Spinomantis massi
- Conservation status: Vulnerable (IUCN 3.1)

Scientific classification
- Kingdom: Animalia
- Phylum: Chordata
- Class: Amphibia
- Order: Anura
- Family: Mantellidae
- Genus: Spinomantis
- Species: S. massi
- Binomial name: Spinomantis massi (Glaw and Vences, 1994)
- Synonyms: Mantidactylus (Spinomantis) massi Glaw & Vences, 1994; Mantidactylus (Spinomantis) massorum Glaw & Vences, 1994; Spinomantis massorum (Glaw & Vences, 1994);

= Spinomantis massi =

- Genus: Spinomantis
- Species: massi
- Authority: (Glaw and Vences, 1994)
- Conservation status: VU
- Synonyms: Mantidactylus (Spinomantis) massi Glaw & Vences, 1994, Mantidactylus (Spinomantis) massorum Glaw & Vences, 1994, Spinomantis massorum (Glaw & Vences, 1994)

Species of frog

Spinomantis massi is a species of frog in the mantellid subfamily Mantellinae. It is endemic to the humid forests of northwestern Madagascar.

==Taxonomy==
This species was described in the genus Mantidactylus, subgenus Spinomantis, by Frank Glaw and Miguel Vences in 1994. The species is named massi to congratulate the daughter of Frank Glaw, Andrea Mass née Glaw, and her husband Robert Mass, on their marriage.
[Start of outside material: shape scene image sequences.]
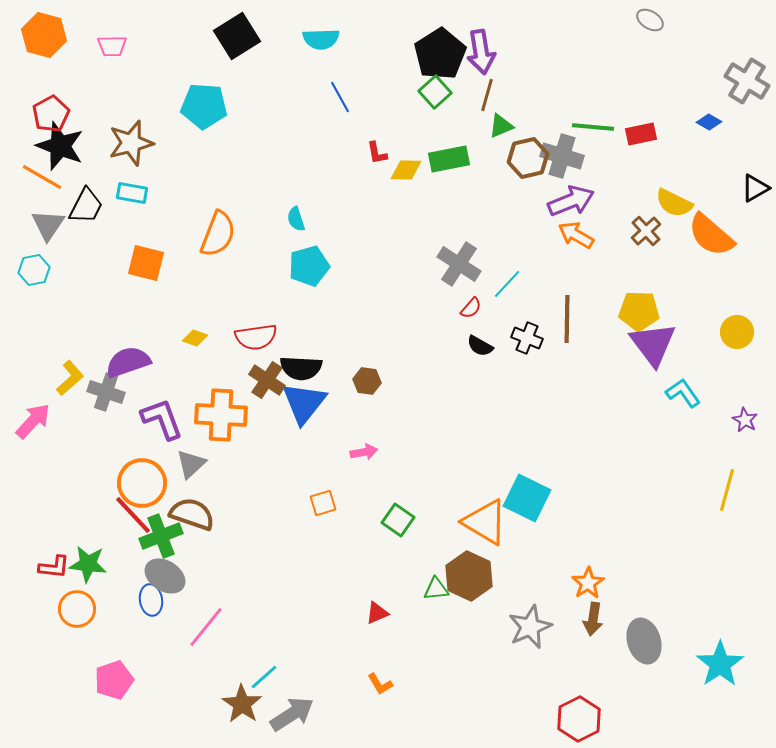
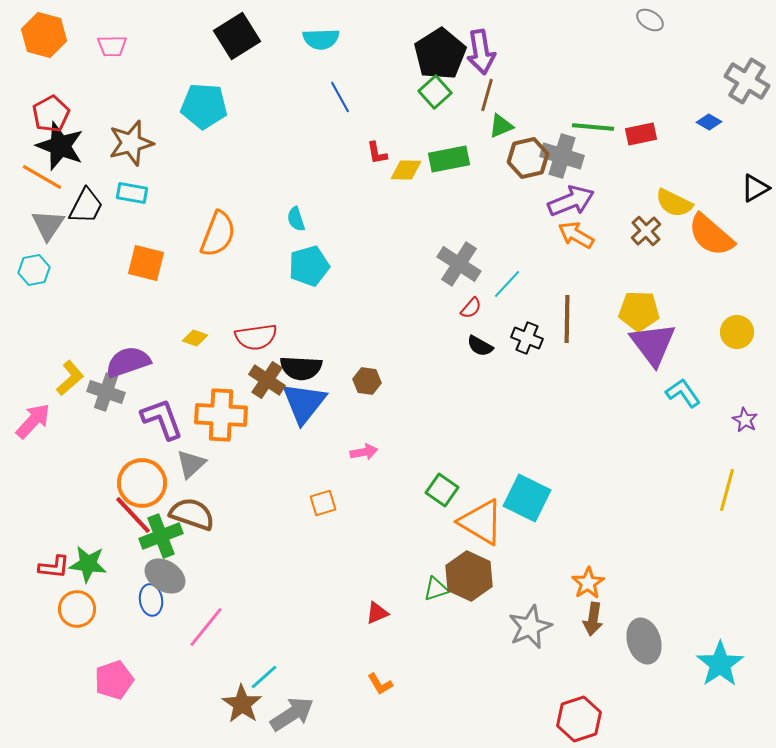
green square at (398, 520): moved 44 px right, 30 px up
orange triangle at (485, 522): moved 4 px left
green triangle at (436, 589): rotated 12 degrees counterclockwise
red hexagon at (579, 719): rotated 9 degrees clockwise
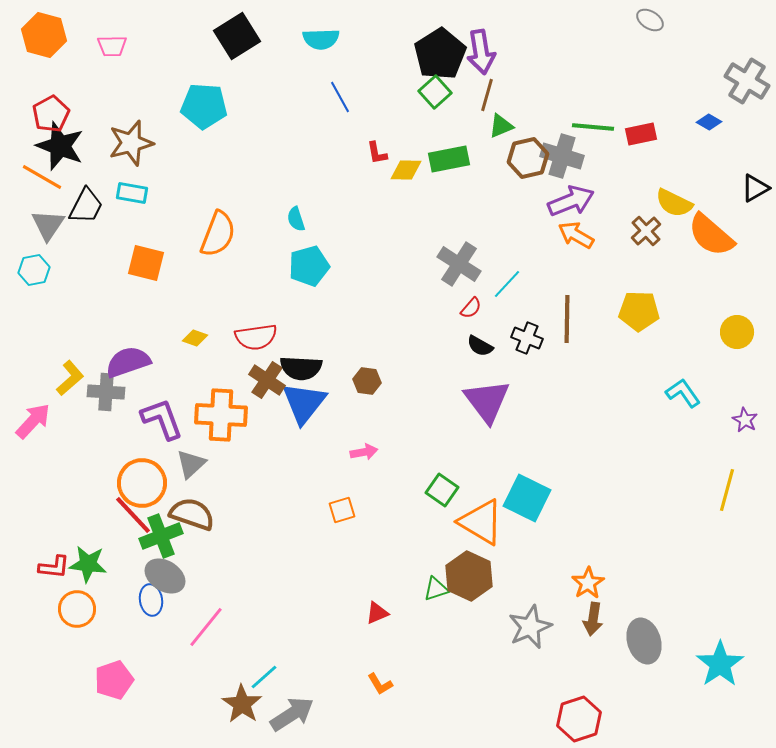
purple triangle at (653, 344): moved 166 px left, 57 px down
gray cross at (106, 392): rotated 15 degrees counterclockwise
orange square at (323, 503): moved 19 px right, 7 px down
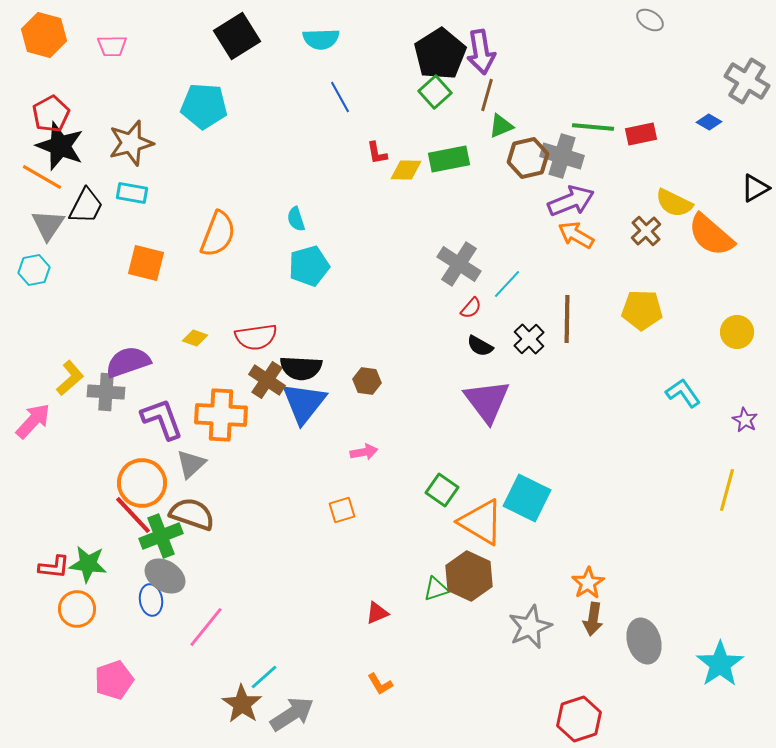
yellow pentagon at (639, 311): moved 3 px right, 1 px up
black cross at (527, 338): moved 2 px right, 1 px down; rotated 24 degrees clockwise
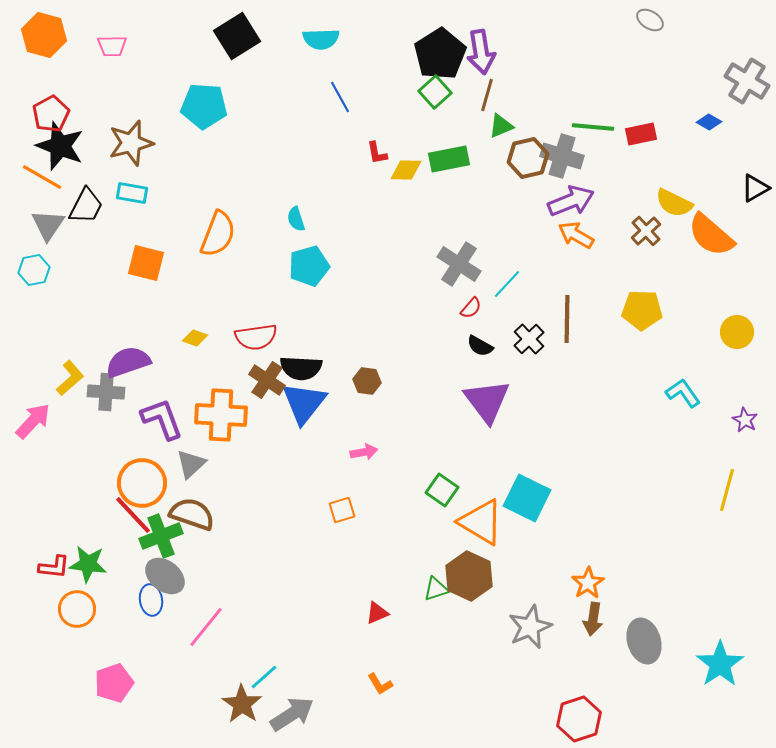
gray ellipse at (165, 576): rotated 6 degrees clockwise
pink pentagon at (114, 680): moved 3 px down
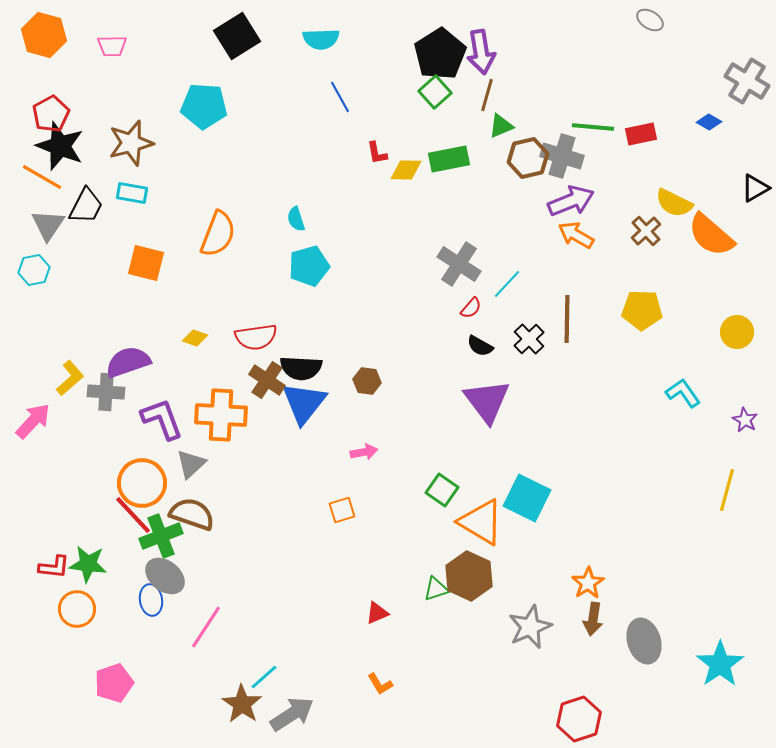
pink line at (206, 627): rotated 6 degrees counterclockwise
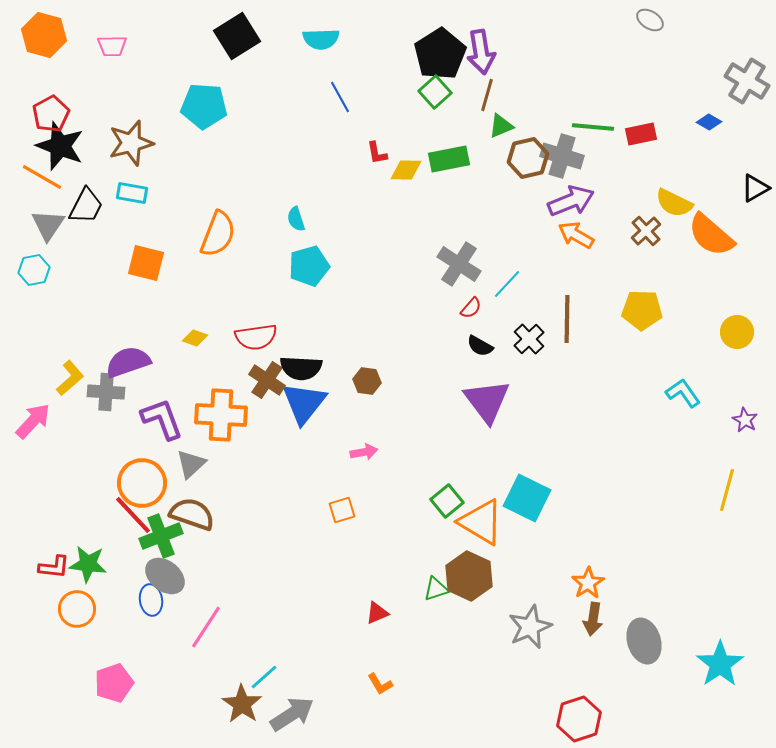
green square at (442, 490): moved 5 px right, 11 px down; rotated 16 degrees clockwise
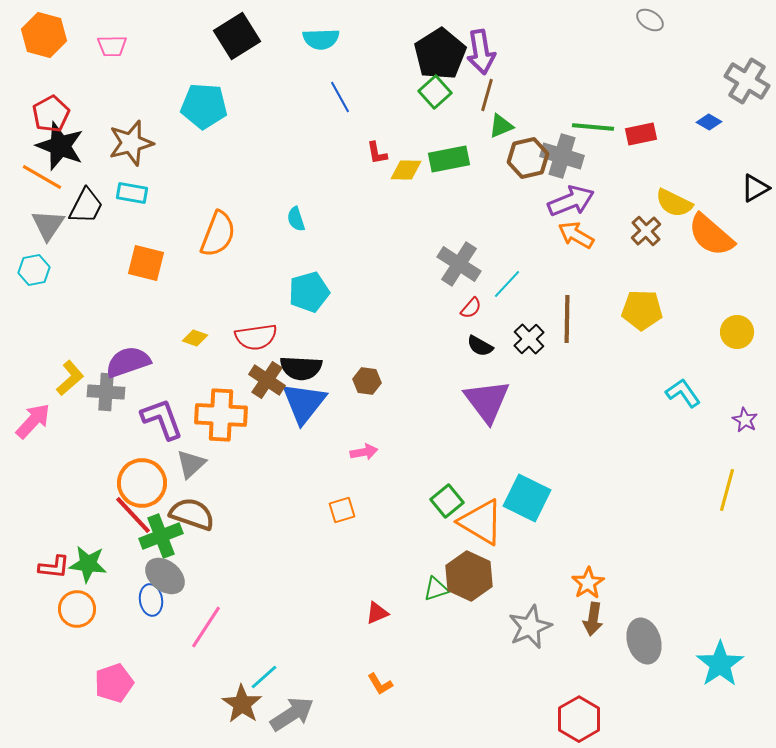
cyan pentagon at (309, 266): moved 26 px down
red hexagon at (579, 719): rotated 12 degrees counterclockwise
Therefore, plural form massorum should have been used, but this is considered an unjustified emendation. The correct specific name is therefore massi.

==Description==
Adult males measure 33–42 mm in snout–vent length (SVL); the only known adult female measured 38 mm. The head is wider than long. The tympanum is distinct. The fingers and toes bear enlarged, triangular disks. Males have a subgular vocal sac.

==Habitat and ecology==
Its natural habitats are primary forest near streams at elevations of 300–1750 m above sea level. It is an arboreal species that breeds in streams. It is threatened by habitat loss caused by subsistence agriculture, timber extraction, charcoal manufacture, the spread of invasive eucalyptus, and expanding human settlements.